DIRECTIONS FOR THIS TASK –
All lines before the one containing "Тройна Стъклена рамка, 86*228mm - БЯЛА (61, 1960)", plus that line itself, are to be printed exactly as they appear below.

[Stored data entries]

[Start of section]

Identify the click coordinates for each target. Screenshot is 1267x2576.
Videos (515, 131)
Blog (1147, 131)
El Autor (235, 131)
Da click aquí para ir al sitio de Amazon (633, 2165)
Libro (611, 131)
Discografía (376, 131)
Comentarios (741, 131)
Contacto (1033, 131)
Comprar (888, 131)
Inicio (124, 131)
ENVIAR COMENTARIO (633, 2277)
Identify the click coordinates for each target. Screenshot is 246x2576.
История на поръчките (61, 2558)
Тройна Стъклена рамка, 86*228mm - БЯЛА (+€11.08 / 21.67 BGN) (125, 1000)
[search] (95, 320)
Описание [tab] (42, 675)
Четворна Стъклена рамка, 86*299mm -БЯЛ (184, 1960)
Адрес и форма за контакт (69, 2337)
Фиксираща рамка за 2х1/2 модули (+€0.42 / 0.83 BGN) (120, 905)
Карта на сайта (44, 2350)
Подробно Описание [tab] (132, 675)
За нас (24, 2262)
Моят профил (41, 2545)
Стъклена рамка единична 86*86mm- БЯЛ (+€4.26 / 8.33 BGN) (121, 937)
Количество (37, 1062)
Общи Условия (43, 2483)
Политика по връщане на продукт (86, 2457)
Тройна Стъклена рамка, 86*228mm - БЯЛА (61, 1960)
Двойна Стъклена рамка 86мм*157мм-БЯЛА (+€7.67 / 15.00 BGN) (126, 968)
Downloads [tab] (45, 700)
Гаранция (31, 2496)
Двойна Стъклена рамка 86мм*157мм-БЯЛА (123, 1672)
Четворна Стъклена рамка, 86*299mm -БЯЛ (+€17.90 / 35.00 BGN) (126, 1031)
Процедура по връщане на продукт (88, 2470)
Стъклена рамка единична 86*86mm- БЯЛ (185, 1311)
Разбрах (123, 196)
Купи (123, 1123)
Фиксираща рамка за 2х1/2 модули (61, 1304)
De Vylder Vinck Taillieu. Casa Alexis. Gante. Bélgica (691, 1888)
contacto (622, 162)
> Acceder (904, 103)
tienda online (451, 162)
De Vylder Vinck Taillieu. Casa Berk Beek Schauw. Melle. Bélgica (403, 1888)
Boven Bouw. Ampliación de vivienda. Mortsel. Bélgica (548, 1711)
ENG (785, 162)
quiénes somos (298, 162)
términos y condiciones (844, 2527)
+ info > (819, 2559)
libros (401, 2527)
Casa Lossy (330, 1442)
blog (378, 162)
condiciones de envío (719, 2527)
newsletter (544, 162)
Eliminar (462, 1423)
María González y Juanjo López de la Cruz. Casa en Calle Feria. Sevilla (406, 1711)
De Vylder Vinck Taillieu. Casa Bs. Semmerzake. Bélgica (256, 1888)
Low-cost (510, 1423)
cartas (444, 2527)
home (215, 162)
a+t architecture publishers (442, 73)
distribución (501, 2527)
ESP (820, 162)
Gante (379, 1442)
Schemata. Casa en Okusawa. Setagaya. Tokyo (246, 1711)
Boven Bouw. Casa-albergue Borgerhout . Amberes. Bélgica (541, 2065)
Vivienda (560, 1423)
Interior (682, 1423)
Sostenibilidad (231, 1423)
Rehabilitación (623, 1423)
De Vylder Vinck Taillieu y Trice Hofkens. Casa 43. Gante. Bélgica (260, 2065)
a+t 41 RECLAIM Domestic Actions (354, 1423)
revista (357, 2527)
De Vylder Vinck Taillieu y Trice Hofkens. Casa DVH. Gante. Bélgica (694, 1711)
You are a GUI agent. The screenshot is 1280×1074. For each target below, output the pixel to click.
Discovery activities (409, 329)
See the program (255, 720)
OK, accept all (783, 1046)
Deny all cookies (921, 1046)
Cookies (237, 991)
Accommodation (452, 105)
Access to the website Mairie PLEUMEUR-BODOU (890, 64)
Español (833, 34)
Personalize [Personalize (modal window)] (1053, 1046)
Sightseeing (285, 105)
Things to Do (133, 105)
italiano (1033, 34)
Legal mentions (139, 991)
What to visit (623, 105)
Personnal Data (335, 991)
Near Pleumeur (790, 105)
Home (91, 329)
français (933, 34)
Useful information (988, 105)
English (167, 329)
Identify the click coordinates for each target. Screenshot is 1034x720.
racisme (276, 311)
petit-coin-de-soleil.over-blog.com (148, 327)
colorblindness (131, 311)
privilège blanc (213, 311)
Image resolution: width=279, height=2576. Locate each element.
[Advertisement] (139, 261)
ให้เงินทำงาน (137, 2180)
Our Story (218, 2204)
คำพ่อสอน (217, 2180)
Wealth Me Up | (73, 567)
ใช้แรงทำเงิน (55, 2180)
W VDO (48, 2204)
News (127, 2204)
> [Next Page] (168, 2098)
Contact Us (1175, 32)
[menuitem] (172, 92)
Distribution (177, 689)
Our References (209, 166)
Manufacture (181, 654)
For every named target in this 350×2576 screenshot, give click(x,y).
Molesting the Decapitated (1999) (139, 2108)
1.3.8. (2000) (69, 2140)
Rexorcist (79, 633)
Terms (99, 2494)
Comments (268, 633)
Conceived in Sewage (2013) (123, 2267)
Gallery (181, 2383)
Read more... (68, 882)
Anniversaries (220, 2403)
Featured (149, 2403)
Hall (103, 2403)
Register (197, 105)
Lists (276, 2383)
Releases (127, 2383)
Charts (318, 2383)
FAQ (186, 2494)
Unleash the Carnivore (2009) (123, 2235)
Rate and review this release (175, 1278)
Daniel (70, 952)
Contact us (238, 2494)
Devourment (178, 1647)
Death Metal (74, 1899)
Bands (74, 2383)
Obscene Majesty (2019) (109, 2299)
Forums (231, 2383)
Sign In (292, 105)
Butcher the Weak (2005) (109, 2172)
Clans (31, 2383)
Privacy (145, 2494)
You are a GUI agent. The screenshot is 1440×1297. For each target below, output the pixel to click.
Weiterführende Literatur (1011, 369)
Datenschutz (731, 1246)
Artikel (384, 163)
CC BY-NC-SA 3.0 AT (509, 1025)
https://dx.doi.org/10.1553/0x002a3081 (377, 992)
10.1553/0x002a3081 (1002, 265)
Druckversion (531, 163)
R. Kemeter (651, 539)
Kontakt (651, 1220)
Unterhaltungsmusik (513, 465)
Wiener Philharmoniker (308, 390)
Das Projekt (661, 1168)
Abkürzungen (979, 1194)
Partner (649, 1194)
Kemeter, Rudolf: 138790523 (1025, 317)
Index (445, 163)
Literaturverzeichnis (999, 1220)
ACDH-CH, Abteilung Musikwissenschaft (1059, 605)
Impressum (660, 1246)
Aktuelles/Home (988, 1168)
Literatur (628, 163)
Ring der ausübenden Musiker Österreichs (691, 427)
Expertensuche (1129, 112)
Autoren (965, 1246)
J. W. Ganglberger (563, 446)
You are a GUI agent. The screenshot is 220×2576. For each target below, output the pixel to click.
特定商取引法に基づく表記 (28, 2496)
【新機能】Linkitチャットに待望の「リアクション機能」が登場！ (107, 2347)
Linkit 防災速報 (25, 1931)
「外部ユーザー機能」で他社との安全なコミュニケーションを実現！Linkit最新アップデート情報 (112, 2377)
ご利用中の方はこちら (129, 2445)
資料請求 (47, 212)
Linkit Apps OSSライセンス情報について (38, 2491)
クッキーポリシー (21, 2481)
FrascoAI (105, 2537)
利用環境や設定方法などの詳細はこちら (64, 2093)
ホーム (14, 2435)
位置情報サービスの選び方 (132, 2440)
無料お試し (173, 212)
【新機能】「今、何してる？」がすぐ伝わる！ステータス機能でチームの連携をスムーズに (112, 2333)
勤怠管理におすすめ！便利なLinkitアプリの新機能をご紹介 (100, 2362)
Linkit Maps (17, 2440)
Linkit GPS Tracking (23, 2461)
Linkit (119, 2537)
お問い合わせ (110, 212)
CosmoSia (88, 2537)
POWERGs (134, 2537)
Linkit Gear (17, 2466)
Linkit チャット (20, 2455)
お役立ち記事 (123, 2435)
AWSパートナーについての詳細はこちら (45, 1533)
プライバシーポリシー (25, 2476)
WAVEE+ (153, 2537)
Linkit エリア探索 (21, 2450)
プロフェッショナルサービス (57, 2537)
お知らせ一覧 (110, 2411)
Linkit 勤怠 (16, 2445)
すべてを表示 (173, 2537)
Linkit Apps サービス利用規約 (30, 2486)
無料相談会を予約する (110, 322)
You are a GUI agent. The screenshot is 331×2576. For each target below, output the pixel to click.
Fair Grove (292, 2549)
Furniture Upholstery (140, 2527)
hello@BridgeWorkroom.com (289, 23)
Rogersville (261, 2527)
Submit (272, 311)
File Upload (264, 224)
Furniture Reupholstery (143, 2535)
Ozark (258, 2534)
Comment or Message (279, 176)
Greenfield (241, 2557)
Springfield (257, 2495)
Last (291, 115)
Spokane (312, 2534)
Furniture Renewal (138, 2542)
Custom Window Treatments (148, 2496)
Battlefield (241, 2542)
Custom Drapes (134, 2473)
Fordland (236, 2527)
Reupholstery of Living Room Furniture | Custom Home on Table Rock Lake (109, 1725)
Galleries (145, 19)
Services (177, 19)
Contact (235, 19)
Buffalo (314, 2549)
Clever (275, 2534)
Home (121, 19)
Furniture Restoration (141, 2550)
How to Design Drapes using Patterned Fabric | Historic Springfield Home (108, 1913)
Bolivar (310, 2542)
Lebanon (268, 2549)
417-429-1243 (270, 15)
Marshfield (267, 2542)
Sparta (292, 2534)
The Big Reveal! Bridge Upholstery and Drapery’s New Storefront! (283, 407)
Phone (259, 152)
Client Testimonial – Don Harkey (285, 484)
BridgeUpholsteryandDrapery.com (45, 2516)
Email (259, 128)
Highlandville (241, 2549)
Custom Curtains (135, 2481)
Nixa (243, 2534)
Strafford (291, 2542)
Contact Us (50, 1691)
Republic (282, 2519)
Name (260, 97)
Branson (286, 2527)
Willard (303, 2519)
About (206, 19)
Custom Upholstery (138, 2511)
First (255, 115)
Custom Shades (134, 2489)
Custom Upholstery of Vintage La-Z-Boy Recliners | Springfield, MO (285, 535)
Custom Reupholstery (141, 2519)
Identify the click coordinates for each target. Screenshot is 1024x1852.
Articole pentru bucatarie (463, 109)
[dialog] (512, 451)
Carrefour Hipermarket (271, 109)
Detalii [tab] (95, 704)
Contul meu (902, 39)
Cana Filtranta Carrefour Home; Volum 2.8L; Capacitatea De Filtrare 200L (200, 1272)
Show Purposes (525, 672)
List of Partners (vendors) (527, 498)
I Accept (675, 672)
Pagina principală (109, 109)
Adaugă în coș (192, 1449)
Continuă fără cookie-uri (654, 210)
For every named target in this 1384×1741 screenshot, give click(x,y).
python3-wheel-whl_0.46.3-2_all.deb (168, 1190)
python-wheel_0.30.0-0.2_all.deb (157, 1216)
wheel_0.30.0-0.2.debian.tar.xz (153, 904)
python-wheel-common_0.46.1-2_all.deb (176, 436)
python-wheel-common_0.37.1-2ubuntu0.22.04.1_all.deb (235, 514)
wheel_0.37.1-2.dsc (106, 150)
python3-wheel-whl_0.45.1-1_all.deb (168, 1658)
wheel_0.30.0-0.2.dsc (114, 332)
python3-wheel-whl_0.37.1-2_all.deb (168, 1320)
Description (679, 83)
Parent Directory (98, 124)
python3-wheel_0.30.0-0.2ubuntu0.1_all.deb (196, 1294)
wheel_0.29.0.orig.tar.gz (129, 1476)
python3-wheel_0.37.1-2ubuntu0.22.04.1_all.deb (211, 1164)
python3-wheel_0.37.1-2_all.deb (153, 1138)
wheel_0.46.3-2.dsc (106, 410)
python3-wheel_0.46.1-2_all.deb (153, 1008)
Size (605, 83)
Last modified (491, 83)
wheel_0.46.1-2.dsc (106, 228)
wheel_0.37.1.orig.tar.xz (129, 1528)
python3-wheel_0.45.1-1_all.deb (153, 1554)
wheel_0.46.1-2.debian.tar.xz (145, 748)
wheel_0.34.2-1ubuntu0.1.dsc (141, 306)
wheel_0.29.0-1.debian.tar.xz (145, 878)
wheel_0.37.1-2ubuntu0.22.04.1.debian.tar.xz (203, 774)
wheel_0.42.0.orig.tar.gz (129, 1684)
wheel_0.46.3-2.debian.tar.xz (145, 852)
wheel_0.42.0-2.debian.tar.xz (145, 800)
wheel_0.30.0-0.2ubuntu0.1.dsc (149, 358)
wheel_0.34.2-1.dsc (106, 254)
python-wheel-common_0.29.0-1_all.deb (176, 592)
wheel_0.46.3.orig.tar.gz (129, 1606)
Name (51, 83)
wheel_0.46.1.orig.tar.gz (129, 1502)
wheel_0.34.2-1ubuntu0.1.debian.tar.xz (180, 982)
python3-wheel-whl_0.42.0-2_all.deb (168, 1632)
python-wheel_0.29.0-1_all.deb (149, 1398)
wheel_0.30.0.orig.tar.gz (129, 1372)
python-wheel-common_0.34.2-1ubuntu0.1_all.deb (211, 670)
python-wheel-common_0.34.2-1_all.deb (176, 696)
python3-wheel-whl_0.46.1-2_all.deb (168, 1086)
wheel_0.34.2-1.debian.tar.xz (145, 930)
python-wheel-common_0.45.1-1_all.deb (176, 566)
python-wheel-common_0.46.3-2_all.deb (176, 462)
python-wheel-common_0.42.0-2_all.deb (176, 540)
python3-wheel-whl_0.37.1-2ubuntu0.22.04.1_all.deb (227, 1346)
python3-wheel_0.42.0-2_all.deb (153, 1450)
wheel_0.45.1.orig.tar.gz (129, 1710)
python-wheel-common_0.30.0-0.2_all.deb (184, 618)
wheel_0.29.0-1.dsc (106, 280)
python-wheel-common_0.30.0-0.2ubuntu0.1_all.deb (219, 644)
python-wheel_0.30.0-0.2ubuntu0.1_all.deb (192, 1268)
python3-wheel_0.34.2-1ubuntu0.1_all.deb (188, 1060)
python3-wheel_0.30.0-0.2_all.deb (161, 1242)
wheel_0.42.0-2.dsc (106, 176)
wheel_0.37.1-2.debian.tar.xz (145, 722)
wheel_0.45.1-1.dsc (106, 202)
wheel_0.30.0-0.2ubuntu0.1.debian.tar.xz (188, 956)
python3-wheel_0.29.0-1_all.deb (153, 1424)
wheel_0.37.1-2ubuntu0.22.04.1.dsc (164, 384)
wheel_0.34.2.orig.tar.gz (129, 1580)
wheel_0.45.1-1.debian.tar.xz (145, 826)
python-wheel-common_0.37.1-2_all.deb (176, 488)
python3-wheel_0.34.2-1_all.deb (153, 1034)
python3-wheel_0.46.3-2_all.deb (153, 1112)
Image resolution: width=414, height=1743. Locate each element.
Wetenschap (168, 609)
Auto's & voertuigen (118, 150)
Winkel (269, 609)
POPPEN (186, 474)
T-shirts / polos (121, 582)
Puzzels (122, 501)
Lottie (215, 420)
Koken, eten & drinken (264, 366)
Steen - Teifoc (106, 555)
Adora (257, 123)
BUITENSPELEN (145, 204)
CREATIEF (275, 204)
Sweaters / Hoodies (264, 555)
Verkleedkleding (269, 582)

[End of section]

SOLVED EXERCISE –
Identify the click coordinates for each target. Screenshot is 1267x2576.
Videos (515, 131)
Blog (1147, 131)
El Autor (235, 131)
Da click aquí para ir al sitio de Amazon (633, 2165)
Libro (611, 131)
Discografía (376, 131)
Comentarios (741, 131)
Contacto (1033, 131)
Comprar (888, 131)
Inicio (124, 131)
ENVIAR COMENTARIO (633, 2277)
Identify the click coordinates for each target. Screenshot is 246x2576.
История на поръчките (61, 2558)
Тройна Стъклена рамка, 86*228mm - БЯЛА (+€11.08 / 21.67 BGN) (125, 1000)
[search] (95, 320)
Описание [tab] (42, 675)
Четворна Стъклена рамка, 86*299mm -БЯЛ (184, 1960)
Адрес и форма за контакт (69, 2337)
Фиксираща рамка за 2х1/2 модули (+€0.42 / 0.83 BGN) (120, 905)
Карта на сайта (44, 2350)
Подробно Описание [tab] (132, 675)
За нас (24, 2262)
Моят профил (41, 2545)
Стъклена рамка единична 86*86mm- БЯЛ (+€4.26 / 8.33 BGN) (121, 937)
Количество (37, 1062)
Общи Условия (43, 2483)
Политика по връщане на продукт (86, 2457)
Тройна Стъклена рамка, 86*228mm - БЯЛА (61, 1960)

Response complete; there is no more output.